Unexpected host reboots in us-west-3 region
Incident Report for Lambda Labs GPU Cloud
Resolved
This incident has been resolved.
Posted Feb 13, 2024 - 17:47 PST
Update
We are deploying a remediation for the discovered issues, this may cause a brief reboot of VMs.
Posted Feb 13, 2024 - 09:43 PST
Monitoring
We have identified the root cause and implemented a fix, we are monitoring the situation.
Posted Feb 12, 2024 - 18:54 PST
Identified
We believe we have identified the root cause, have implemented a fix.
Posted Feb 12, 2024 - 18:50 PST
Update
Root cause investigation is still ongoing.
Posted Feb 12, 2024 - 16:25 PST
Investigating
We're seeing hosts rebooting again, moving status back to investigating.

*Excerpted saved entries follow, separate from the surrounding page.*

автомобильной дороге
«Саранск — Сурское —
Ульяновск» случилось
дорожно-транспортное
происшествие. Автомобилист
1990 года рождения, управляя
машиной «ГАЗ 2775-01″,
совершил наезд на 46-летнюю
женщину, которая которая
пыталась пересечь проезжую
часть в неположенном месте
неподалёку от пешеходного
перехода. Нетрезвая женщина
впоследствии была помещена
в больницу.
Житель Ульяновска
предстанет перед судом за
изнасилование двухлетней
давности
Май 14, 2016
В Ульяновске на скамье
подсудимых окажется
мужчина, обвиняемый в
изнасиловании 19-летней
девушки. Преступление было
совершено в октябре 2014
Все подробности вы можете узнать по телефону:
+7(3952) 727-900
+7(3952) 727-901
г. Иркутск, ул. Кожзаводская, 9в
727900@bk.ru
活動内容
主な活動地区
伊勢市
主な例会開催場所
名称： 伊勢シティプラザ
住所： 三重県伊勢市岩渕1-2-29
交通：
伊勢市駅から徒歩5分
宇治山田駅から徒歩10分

Posted Feb 12, 2024 - 15:32 PST
Monitoring
Change is deployed, hosts now appear to be stable, we have moved to actively monitoring them.

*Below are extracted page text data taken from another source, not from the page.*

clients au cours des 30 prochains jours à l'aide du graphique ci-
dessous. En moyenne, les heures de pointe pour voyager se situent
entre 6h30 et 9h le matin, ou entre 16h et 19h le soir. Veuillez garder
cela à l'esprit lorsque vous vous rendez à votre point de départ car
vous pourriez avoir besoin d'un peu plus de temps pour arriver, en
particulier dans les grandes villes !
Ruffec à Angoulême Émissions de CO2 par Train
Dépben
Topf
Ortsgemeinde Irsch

Posted Feb 12, 2024 - 15:19 PST
Identified
Root cause has been identified, have pushed a change to address it.
Posted Feb 12, 2024 - 15:16 PST
Update
We believe we have identified the root cause, are in the process of confirming.
Posted Feb 12, 2024 - 14:40 PST
Investigating
We are seeing issues with H100 hosts in us-west-3 rebooting, are actively investigating.
Posted Feb 12, 2024 - 14:10 PST
This incident affected: Infrastructure (Virtual Machines).